◆ Exercise prompt
Write only the number of lines in the entries that hold the string "oder".

◆ Data provided
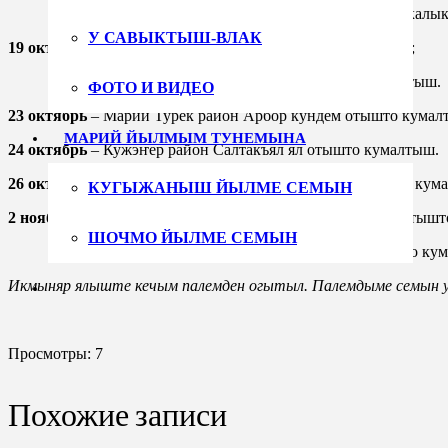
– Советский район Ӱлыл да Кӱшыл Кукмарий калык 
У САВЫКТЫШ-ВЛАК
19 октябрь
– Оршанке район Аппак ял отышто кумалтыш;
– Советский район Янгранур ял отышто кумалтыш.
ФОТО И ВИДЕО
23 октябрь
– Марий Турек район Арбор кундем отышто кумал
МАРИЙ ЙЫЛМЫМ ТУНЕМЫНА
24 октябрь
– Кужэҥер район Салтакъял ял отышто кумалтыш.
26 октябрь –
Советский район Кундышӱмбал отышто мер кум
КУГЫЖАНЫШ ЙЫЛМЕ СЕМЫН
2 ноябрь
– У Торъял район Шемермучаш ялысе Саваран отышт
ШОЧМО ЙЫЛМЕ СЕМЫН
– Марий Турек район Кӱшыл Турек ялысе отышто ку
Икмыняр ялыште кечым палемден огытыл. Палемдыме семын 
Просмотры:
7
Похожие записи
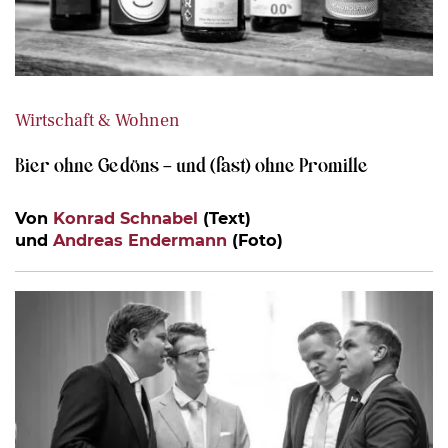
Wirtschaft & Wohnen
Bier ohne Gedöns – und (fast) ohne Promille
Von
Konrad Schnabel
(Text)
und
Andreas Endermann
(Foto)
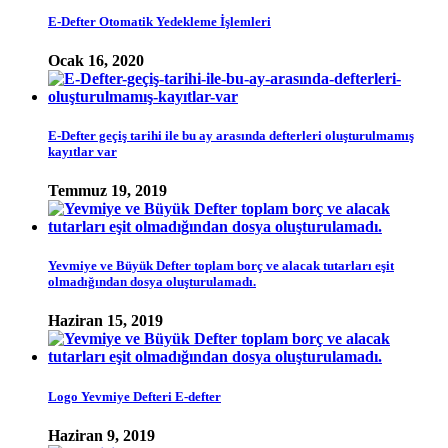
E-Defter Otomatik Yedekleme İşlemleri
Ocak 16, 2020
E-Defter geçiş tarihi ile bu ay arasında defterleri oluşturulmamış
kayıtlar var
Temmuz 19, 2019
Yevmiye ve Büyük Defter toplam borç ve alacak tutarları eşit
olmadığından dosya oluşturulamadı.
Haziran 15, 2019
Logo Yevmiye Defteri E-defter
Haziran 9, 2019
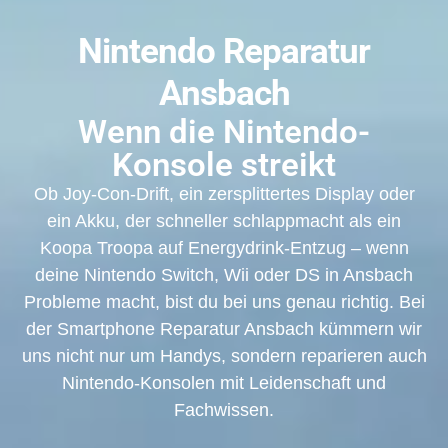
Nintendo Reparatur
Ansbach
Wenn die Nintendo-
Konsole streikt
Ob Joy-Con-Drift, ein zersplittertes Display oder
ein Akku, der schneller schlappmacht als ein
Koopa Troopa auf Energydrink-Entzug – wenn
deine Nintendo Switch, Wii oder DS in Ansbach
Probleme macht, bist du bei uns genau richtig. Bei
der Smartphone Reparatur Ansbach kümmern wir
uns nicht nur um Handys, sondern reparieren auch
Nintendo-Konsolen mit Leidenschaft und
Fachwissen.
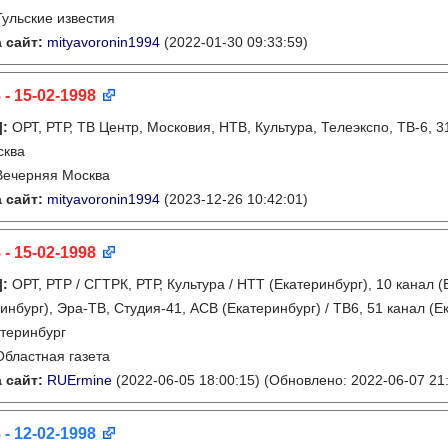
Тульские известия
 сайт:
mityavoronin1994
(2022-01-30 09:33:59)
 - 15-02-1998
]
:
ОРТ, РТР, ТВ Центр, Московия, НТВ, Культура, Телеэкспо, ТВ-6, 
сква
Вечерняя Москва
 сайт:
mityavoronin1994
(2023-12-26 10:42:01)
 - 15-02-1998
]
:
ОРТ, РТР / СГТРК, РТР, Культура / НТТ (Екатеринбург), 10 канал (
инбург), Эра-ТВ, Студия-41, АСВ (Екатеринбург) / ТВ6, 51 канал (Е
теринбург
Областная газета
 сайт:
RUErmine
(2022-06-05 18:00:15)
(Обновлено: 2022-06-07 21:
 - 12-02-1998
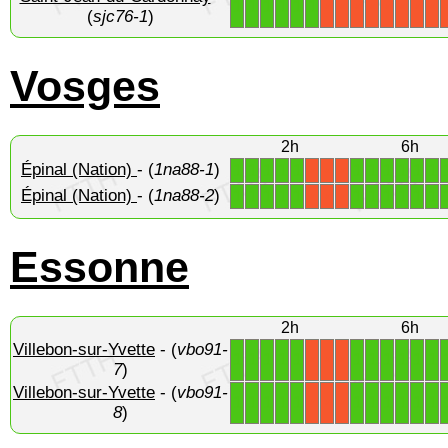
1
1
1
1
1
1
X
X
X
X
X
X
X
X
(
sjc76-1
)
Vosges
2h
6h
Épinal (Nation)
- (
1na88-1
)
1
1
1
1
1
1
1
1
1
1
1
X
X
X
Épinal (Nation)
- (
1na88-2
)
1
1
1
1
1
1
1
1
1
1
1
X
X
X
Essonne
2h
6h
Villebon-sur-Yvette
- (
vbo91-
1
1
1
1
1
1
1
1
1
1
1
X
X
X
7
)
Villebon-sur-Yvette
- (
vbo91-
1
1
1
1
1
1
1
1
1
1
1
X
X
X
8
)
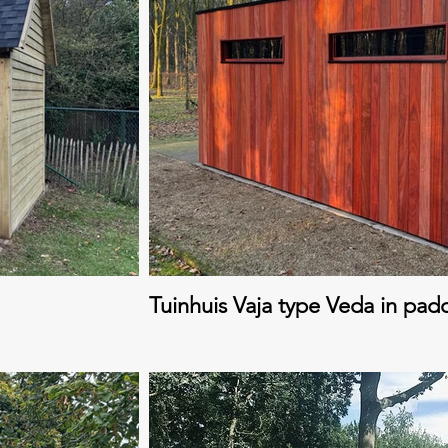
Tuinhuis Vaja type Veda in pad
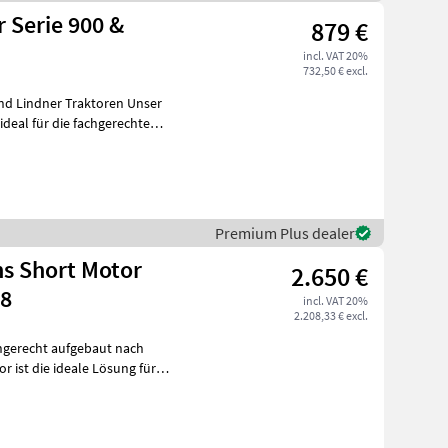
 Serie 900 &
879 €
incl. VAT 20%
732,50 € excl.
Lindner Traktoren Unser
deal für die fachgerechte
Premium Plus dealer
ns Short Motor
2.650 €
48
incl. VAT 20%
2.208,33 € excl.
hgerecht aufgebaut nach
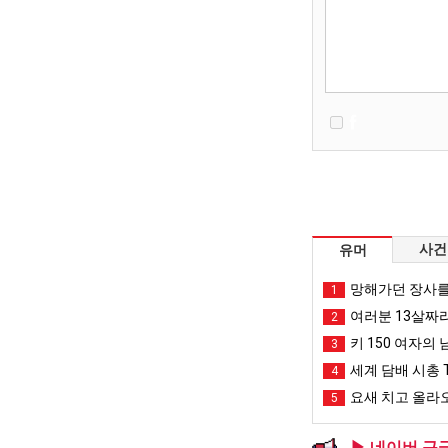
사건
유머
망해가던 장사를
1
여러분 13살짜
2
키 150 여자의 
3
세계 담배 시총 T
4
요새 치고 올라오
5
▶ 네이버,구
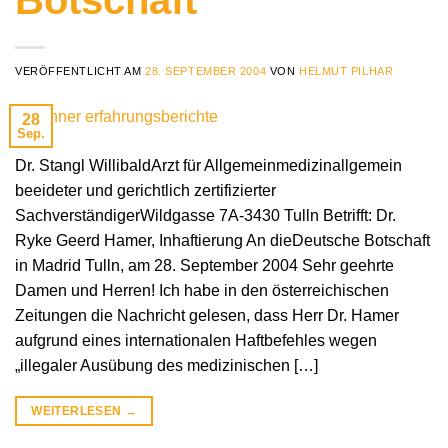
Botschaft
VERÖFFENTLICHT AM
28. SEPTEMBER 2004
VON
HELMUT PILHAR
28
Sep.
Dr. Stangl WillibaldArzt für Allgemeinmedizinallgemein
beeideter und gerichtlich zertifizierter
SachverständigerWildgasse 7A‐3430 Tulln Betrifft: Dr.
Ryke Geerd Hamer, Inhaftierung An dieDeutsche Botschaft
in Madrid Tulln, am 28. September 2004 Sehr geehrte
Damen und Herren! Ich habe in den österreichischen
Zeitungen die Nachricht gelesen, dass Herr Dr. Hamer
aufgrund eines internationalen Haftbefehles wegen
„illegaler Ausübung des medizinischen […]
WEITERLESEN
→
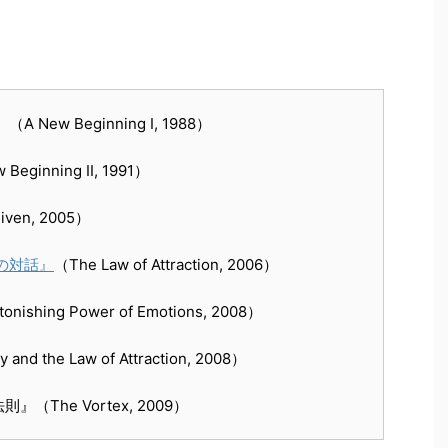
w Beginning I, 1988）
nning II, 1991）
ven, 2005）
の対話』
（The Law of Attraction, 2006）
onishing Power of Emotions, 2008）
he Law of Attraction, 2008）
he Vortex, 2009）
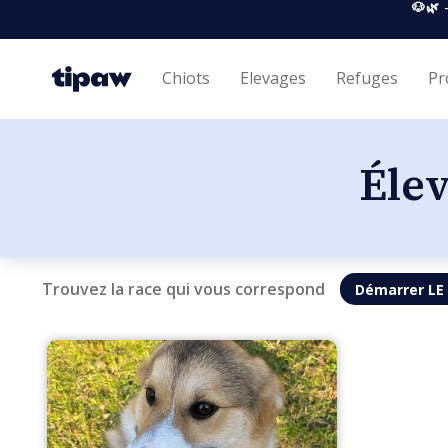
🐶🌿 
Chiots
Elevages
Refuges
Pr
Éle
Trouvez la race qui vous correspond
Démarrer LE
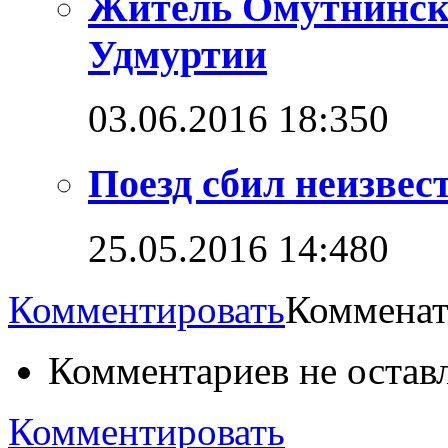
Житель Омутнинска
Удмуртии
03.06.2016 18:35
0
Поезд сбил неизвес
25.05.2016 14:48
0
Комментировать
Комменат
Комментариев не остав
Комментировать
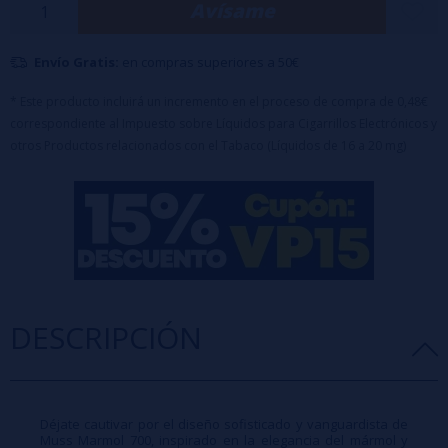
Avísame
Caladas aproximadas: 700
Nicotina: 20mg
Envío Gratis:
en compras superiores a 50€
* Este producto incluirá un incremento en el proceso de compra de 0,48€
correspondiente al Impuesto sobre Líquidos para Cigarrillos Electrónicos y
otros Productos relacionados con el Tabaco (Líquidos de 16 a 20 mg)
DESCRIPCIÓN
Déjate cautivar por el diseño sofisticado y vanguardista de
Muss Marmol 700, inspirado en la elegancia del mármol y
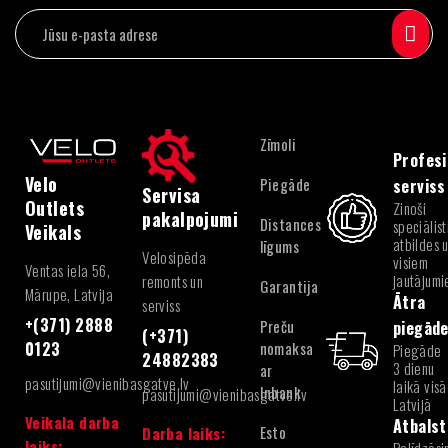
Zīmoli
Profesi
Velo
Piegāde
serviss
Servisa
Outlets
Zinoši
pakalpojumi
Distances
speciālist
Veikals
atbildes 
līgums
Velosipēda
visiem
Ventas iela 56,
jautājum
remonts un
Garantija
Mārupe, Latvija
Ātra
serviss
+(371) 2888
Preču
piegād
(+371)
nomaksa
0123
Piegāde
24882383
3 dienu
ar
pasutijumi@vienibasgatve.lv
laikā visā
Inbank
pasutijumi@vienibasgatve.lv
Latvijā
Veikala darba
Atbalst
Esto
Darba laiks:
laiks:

◆ Answer
2